Worse, and not aided by low concentration levels, I began to notice that my memory was also beginning to falter. The fear of diabetes, heart disease and a deteriorating brain capacity finally made me take action.
I was lucky to meet a Nutritional Adviser, who helped me to reverse this trend and get control of my eating habits. This was also when I decided to study nutrition.
Since then I have worked with others who, like me, wanted first and foremost to get control of their sugar addictions. But we are all unique and not everyone suffers weight and health concerns because of excess sugar.
For this reason my starting point is first to understand the uniqueness of whoever I work with. I need to understand their challenges because I am passionate about making sure my advice will add real value to people who need lasting solutions. And to do that, I need to understand what works for them and what doesn’t. Whilst nutrition is based on science, there is no ‘one size fits all’ in the area of eating habits.
We are all unique and the product of individual and different habits, likes and dislikes developed over years. These originate in very early childhood, and are often impacted by psychological aspects of our upbringing.
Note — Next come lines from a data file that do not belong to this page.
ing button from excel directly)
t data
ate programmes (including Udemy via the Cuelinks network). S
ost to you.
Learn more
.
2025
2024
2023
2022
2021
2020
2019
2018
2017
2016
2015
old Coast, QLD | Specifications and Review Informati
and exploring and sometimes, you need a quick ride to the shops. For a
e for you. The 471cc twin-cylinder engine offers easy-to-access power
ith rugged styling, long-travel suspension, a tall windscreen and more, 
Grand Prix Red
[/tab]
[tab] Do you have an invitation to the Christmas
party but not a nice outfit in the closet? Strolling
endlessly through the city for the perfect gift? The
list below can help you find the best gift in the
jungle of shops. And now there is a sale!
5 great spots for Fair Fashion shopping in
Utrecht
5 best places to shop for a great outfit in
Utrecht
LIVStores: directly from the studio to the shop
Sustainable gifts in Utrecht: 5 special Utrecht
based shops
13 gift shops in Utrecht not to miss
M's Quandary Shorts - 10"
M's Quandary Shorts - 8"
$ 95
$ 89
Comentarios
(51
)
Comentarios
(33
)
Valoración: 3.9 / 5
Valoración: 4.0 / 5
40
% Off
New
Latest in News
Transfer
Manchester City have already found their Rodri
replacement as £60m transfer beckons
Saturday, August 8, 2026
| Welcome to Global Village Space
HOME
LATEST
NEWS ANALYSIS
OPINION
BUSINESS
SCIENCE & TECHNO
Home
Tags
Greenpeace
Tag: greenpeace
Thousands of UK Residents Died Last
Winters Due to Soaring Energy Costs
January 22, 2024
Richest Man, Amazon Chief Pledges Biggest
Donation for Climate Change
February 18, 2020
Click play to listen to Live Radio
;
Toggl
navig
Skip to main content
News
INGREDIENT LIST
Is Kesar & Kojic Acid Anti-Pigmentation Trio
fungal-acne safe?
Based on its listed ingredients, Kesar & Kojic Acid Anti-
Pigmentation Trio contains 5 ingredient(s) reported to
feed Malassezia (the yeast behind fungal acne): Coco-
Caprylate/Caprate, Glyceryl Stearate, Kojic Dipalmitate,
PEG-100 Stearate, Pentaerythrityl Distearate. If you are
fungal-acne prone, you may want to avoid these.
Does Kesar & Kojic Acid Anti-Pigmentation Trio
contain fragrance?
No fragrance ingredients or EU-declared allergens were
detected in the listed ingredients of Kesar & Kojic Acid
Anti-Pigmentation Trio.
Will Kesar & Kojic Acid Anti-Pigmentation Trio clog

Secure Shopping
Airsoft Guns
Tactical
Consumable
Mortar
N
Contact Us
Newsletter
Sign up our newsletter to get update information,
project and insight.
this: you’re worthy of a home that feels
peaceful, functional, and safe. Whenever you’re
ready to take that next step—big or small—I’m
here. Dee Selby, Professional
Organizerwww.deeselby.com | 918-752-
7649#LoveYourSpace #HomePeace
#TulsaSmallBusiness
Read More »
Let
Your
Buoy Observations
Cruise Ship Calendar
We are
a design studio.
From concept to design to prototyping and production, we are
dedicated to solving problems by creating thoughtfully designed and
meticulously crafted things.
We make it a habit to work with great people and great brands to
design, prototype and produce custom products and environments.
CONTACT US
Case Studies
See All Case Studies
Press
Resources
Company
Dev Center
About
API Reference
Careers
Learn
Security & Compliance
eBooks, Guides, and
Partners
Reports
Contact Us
So, whilst children have the opportunity to build healthy habits that they will take with them throughout their entire lives, for adults there is no quick fix to unlearn unhealthy eating habits. The reality is that, as adults, we actually need to replace some of these habits with new and healthier habits in order to improve our ability to manage our weight and avoid serious diseases. This takes time, effort and a big portion of determination.
That is my goal: To help build the new habits that will increase your enjoyment of food, in a healthy way, for the long term.
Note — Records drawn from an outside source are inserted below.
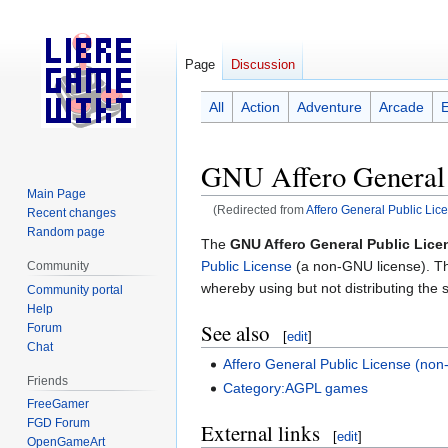
Page
Discussion
All
Action
Adventure
Arcade
GNU Affero General 
Main Page
(Redirected from
Affero General Public Lic
Recent changes
Random page
Jump
Jump
The
GNU Affero General Public Lice
to
to
Public License
(a non-GNU license). Th
Community
navigation
search
whereby using but not distributing the s
Community portal
Help
See also
Forum
[
edit
]
Chat
Affero General Public License (no
Friends
Category:AGPL games
FreeGamer
FGD Forum
External links
[
edit
]
OpenGameArt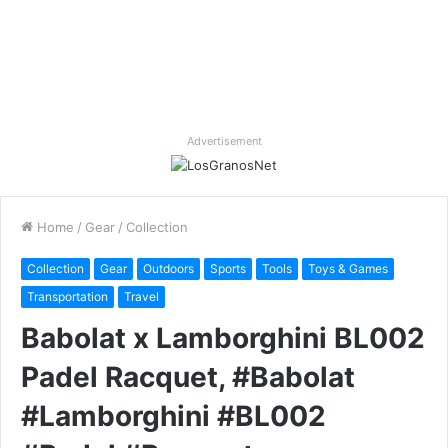
Advertisement
Home
/
Gear
/
Collection
Collection
Gear
Outdoors
Sports
Tools
Toys & Games
Transportation
Travel
Babolat x Lamborghini BL002
Padel Racquet, #Babolat
#Lamborghini #BL002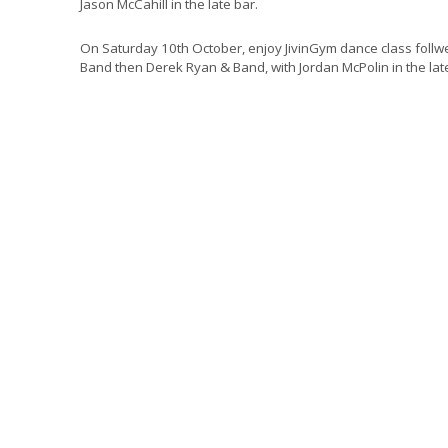
Jason McCahill in the late bar.
On Saturday 10th October, enjoy JivinGym dance class follw
Band then Derek Ryan & Band, with Jordan McPolin in the lat
A €70pp non-refundable deposit is required at time of book
Doors Open @7.00pm, Show @8.00pm, Unreserved Seating, 
from €249 per person shari
A deposit of €70.00 per person will be charged at the
please note that this is non-refundable or transferable
the cost of entry to the Concert.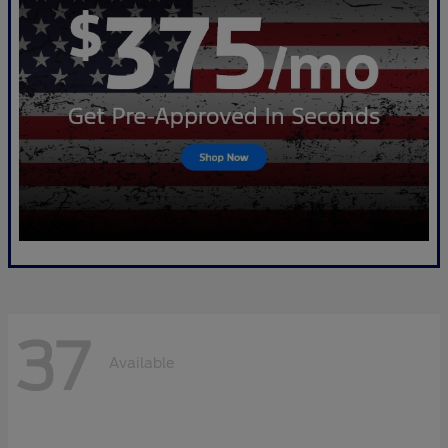
37
Available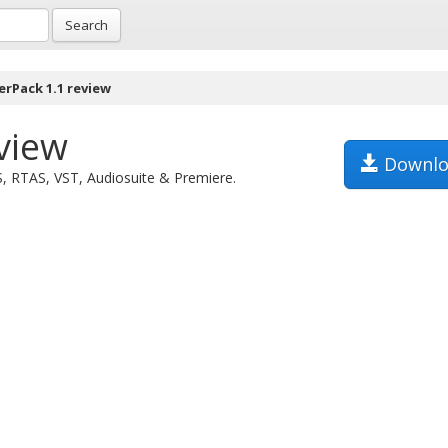
Search
erPack 1.1 review
view
Downlo
S, RTAS, VST, Audiosuite & Premiere.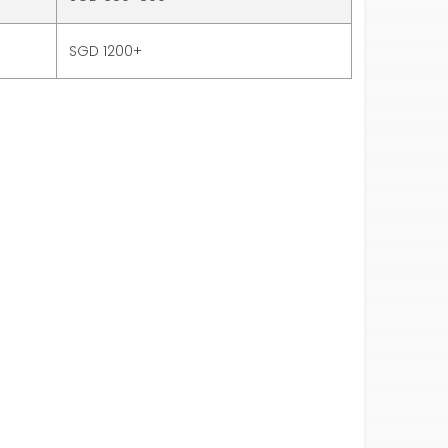
SGD 1200+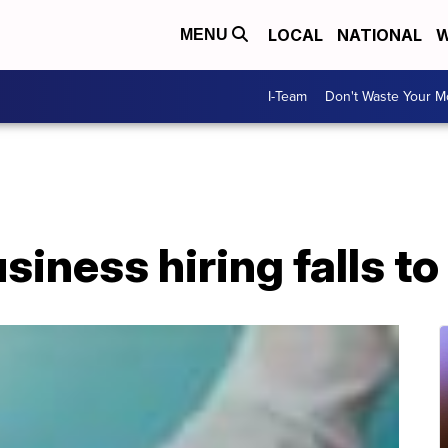
LOCAL
NATIONAL
W
MENU
I-Team
Don't Waste Your 
siness hiring falls to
And this is important: I do not offer quick fix faddy diets, but I do offer to work with you – with the longer term in mind – to support you in building the new healthier habits that will enable you to be in control of your weight and what you eat. And equally importantly; my focus is to analyse and advise you in ways to increase your energy levels, the enjoyment of your own health and ultimately the enjoyment of life.
So let me help you improve the quality and quantity of what you eat and when you eat it, so you control your food, not the other way round, where it controls you, the way sugar controlled me.